DevaiyDevaiy/Docs
← Back to app

Authentication

Let your app’s users sign in with email/password, Google, or GitHub. Authentication is built on Supabase Auth and configured per project.

Important: this is YOUR app’s authentication

Don’t confuse this with how you sign into Devaiy itself. This page is about giving the end users of the app you’re building a way to sign in. The two are completely separate.

The dependency chain

Auth methods build on each other. You enable them in order:

  1. Supabase must be connected first. Auth lives on Supabase, so there’s nothing to enable without it. See Supabase.
  2. Enable Email/Password next. This is the foundation.
  3. Add Google or GitHub OAuth on top. These can only be enabled AFTER email/password is on.

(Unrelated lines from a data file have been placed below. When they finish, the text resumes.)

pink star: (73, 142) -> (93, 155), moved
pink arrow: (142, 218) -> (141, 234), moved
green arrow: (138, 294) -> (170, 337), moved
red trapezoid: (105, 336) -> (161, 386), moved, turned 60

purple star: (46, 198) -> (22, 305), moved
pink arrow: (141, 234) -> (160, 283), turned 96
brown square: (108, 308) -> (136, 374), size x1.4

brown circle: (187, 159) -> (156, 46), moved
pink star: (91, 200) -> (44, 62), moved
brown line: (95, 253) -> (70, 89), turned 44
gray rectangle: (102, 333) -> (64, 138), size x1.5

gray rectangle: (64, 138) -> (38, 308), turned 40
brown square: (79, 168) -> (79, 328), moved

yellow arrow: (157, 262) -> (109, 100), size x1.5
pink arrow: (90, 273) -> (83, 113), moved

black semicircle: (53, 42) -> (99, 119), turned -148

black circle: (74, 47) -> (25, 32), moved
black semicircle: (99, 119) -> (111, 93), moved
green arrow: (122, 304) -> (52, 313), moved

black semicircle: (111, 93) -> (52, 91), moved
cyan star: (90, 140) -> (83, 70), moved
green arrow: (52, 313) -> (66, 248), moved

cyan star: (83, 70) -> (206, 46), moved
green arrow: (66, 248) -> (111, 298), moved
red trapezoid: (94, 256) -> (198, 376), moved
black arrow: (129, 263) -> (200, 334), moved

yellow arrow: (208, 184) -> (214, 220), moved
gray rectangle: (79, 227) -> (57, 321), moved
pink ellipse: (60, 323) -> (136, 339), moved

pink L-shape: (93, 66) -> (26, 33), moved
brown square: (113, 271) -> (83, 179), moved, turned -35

In the Project Settings → Authentication tab, options that aren’t yet unlocked appear greyed out with a note explaining what needs to happen first.

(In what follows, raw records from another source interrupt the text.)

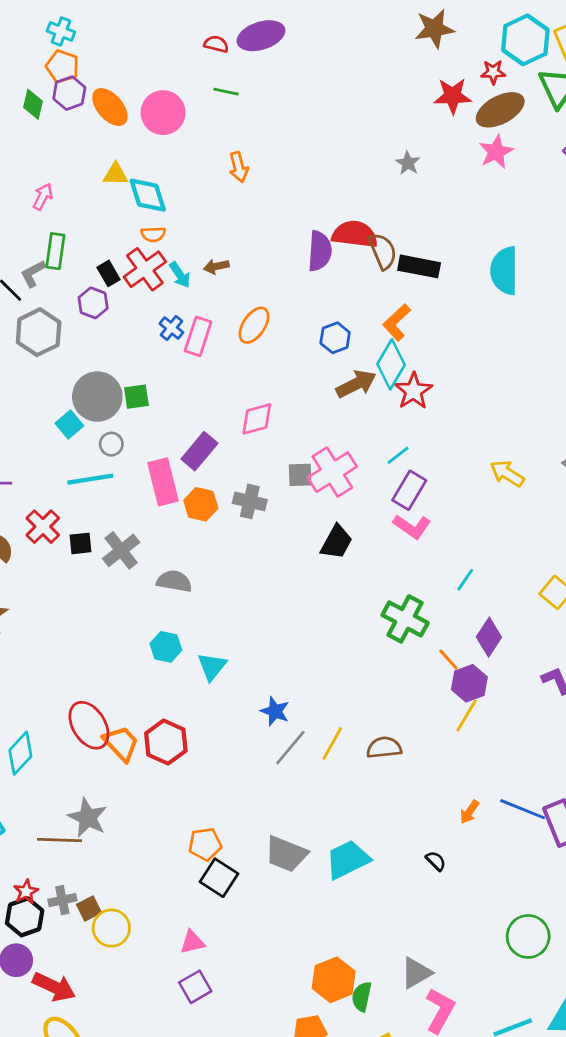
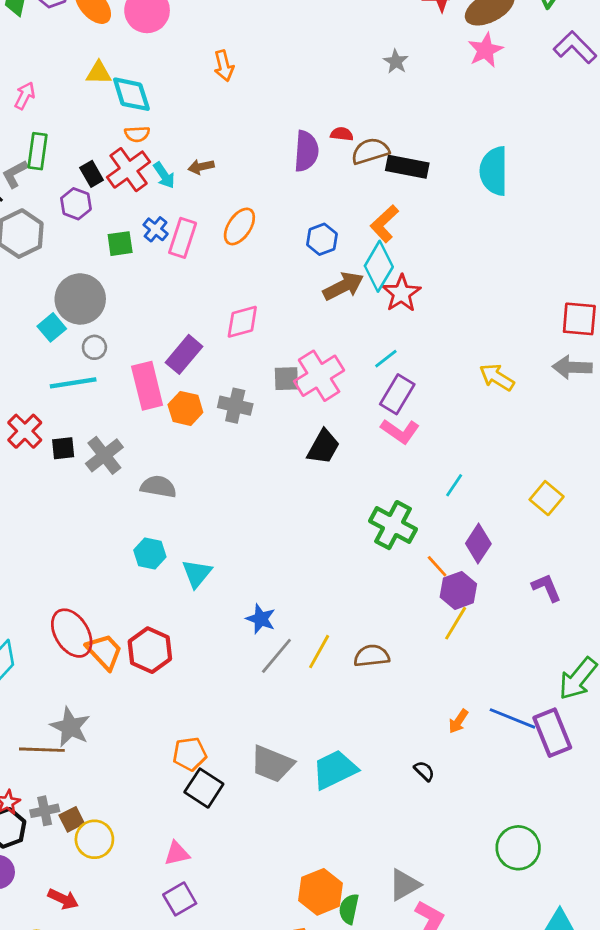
red semicircle: (355, 234) -> (342, 134), size x0.5
brown semicircle: (383, 251) -> (370, 151), turned -84
green square: (136, 397) -> (120, 244), moved
red arrow: (54, 987) -> (63, 899), moved, size x0.7

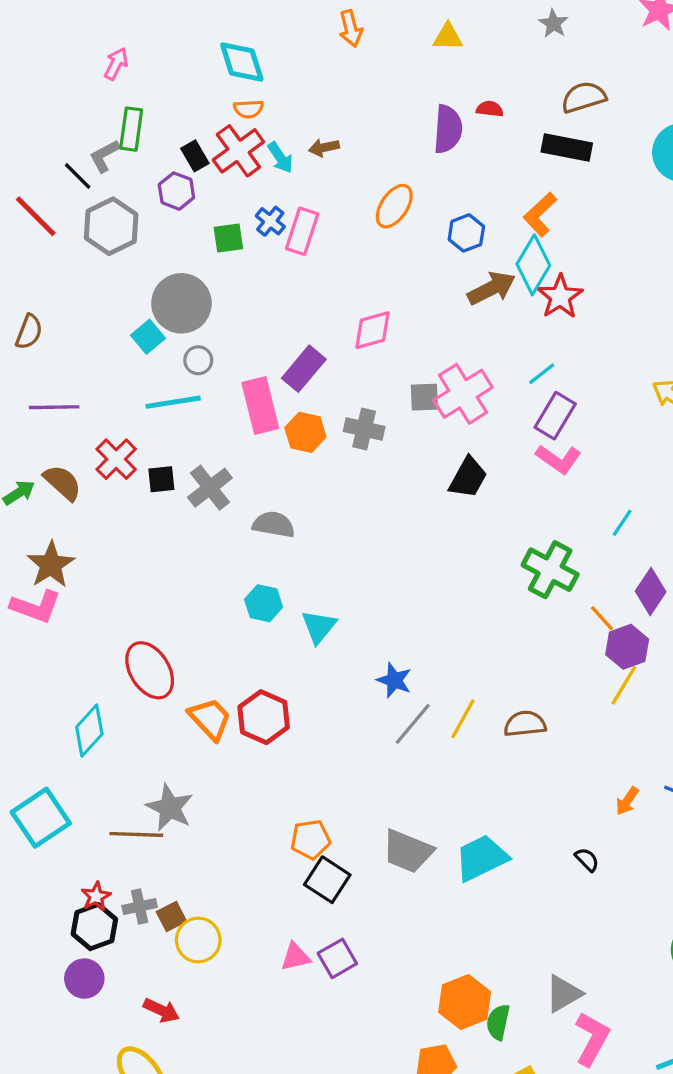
yellow triangle: (99, 73) -> (448, 37), moved
brown semicircle: (370, 151) -> (584, 97), moved
orange ellipse: (239, 226) -> (394, 206), moved
red ellipse: (72, 633) -> (150, 670), moved
purple square: (180, 899) -> (337, 958), moved

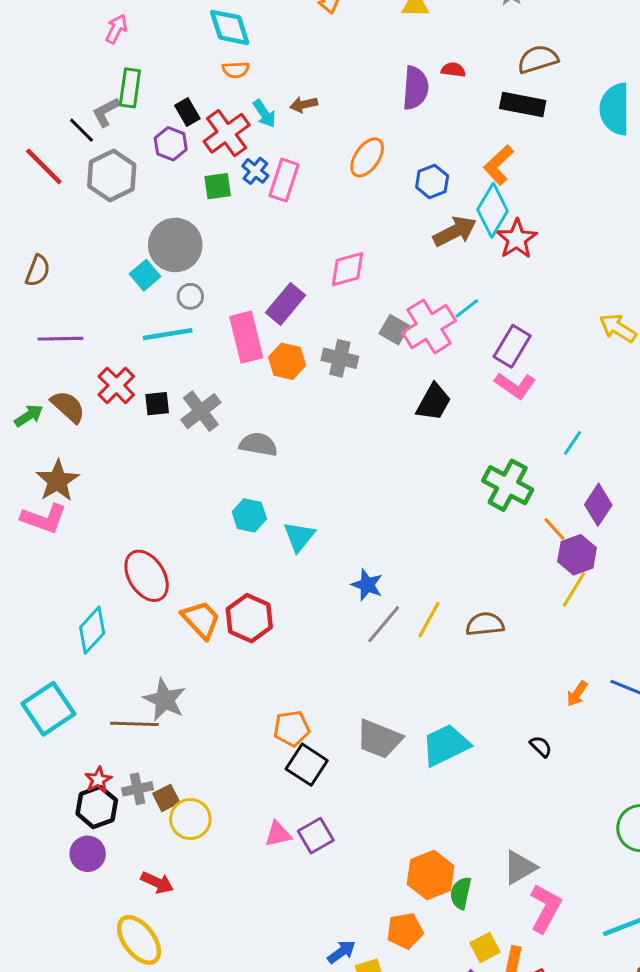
red cross: (238, 151) -> (227, 133), moved
cyan line: (542, 374) -> (467, 308), moved
gray square: (424, 397) -> (394, 330), turned 32

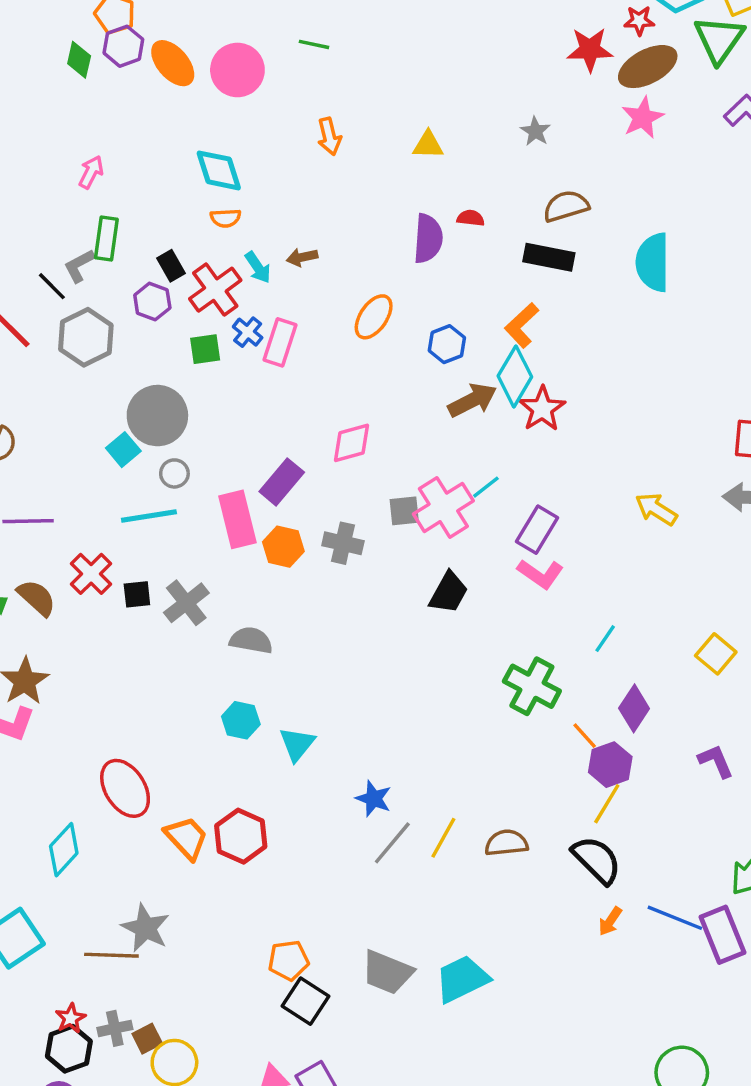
gray square: (394, 330) -> (404, 511), turned -36
black semicircle: (541, 747) -> (597, 860), moved, size x2.0

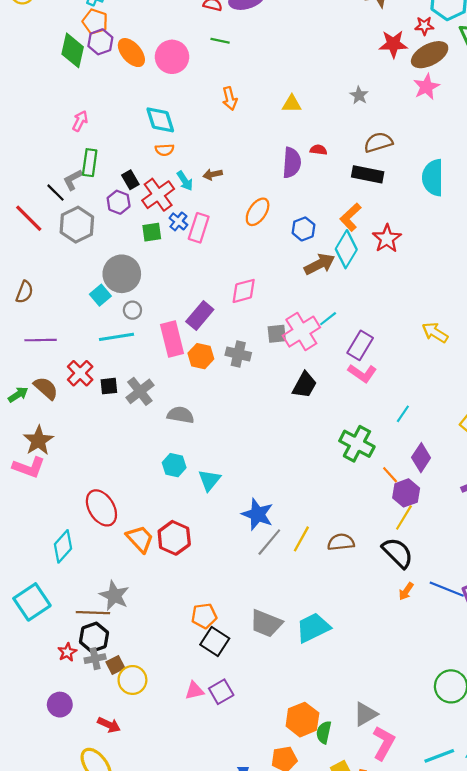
green diamond: (79, 60) -> (73, 50), size x1.5
red star: (542, 409) -> (387, 239), moved
blue star: (374, 799) -> (258, 514), size x1.4
black hexagon: (69, 1049) -> (94, 637), moved

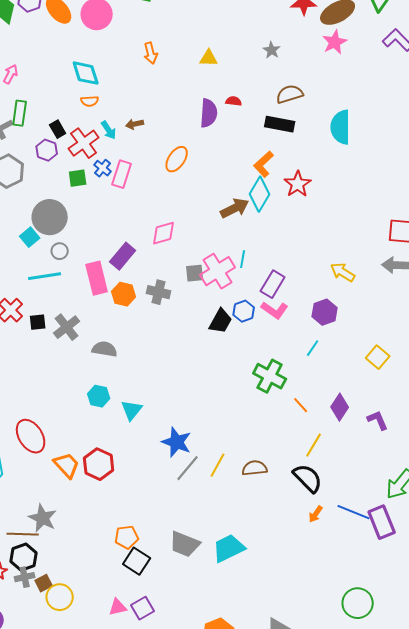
blue hexagon: (303, 229) -> (244, 311), moved
cyan line: (328, 319) -> (243, 259), turned -42
purple diamond: (421, 458) -> (340, 407), moved
purple hexagon: (406, 493) -> (325, 312), moved

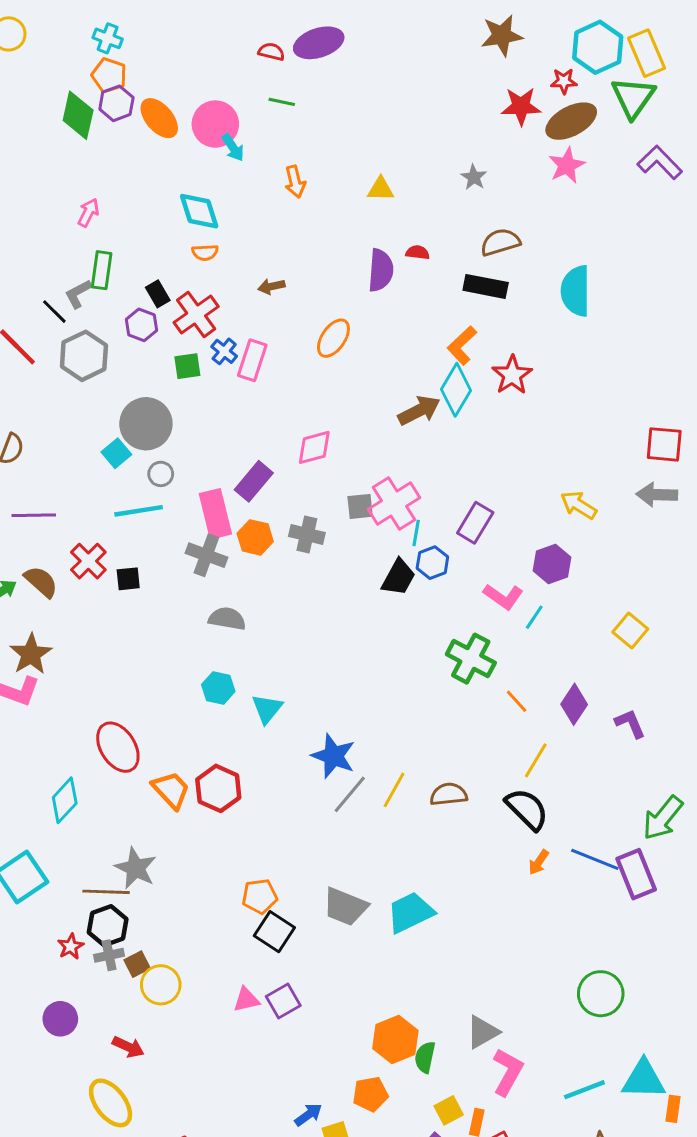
cyan arrow: (109, 130) -> (233, 148), moved
cyan line: (243, 259) -> (416, 533), moved
pink L-shape: (275, 310) -> (503, 597), moved
gray cross: (67, 327) -> (206, 555), moved, turned -32

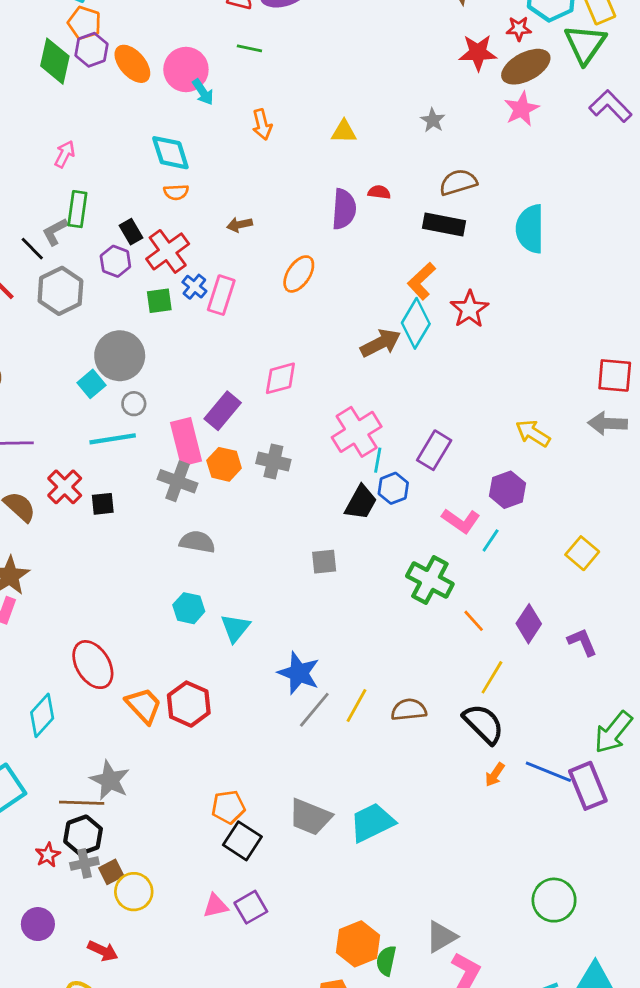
gray square: (360, 506) -> (324, 562), moved

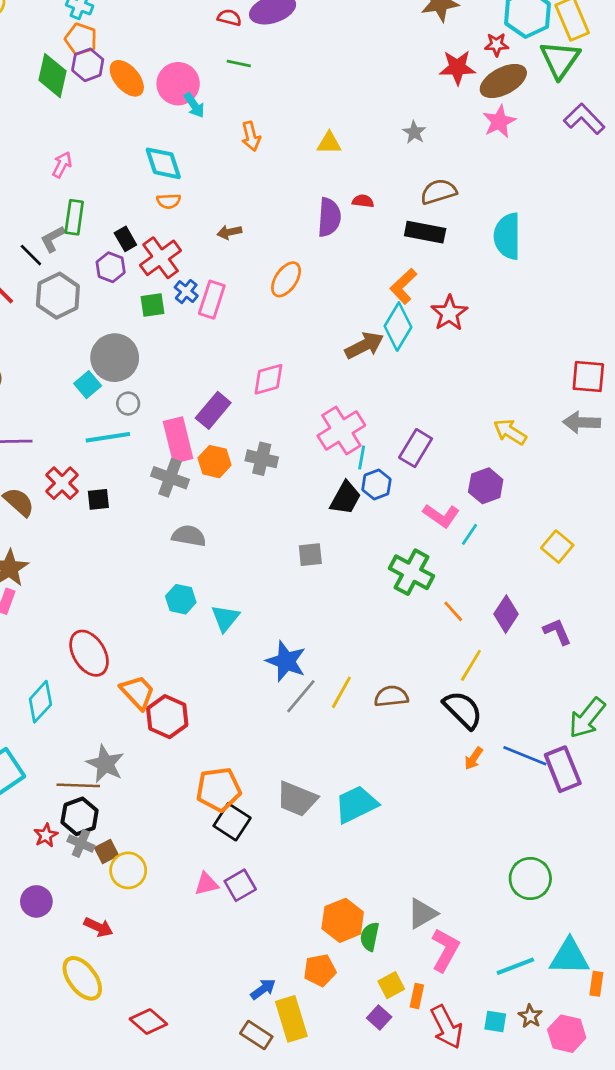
red hexagon: (189, 704) -> (167, 717), moved
orange pentagon: (228, 807) -> (219, 789), size x1.4
gray cross: (84, 863) -> (81, 843), turned 35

Step 1 — Email and password

Once Supabase is connected, you have two ways to turn on email/password auth:

  • Ask the AI to enable authentication. The AI turns on the Email & Password provider in Supabase for you and builds the sign-up, sign-in, and forgot-password screens in the same turn. Easiest path.
  • Enable it yourself from the Authentication tab. Click Enable on the Email & Password card to configure the Supabase provider, then tell the AI — e.g. “I’ve enabled email/password auth, please add the sign-up and sign-in screens” — and it’ll wire up the frontend.

Either way, the AI uses the standard Supabase Auth client (supabase.auth.signUp, supabase.auth.signInWithPassword, etc.) and the resulting session is stored in the user’s browser automatically.

Step 2 — Google OAuth

After Email is enabled, the Google card unlocks. You’ll need to provide a Google Client ID and Client Secret — these come from the Google Cloud Console.

Quick setup in Google Cloud Console:

  1. Create a project (or use an existing one).
  2. Configure the OAuth consent screen with: app name, support email, and the single “openid email profile” scope set (avoid any sensitive scopes — those trigger Google’s formal review process).
  3. Create an OAuth client ID of type “Web application”.
  4. Add the Supabase callback URL to authorized redirect URIs. Devaiy shows you the exact URL after you click Configure on the Google card — copy it from there.
  5. Copy the Client ID and Client Secret, paste them into Devaiy’s Configure dialog, click Save.

After saving, head back to the AI chat and let it know — e.g. “I’ve saved my Google Client ID and Secret, please add a Sign in with Google button to the login screen” — so the AI can make the frontend changes. Saving credentials only configures Supabase; the frontend wiring is a separate step.

Step 3 — GitHub OAuth

Same idea, with GitHub as the provider. In GitHub Developer Settings → OAuth Apps → New OAuth App, set:

  • Application name: whatever you want users to see
  • Homepage URL: your app’s deployed URL (or localhost for testing)
  • Authorization callback URL: Devaiy shows you the exact URL when you click Configure on the GitHub card — copy it from there.

Click Generate a new client secret, copy Client ID and Client Secret, paste them into Devaiy, Save.

After saving, head back to the AI chat and let it know — e.g. “I’ve saved my GitHub Client ID and Secret, please add a Sign in with GitHub button to the login screen” — so the AI can make the frontend changes. Saving credentials only configures Supabase; the frontend wiring is a separate step.

Where credentials are stored

Devaiy doesn’t store your Google or GitHub Client Secrets in our database. They go directly into your Supabase Auth configuration. Devaiy connects to your Supabase via OAuth (limited scope) and updates the auth provider settings — Supabase then handles the actual OAuth flow for your end users.

Troubleshooting

  • “redirect_uri_mismatch” error from Google/GitHub. The callback URL in your OAuth app config must exactly match the one Devaiy shows you. Copy-paste from Devaiy’s Configure dialog, don’t retype.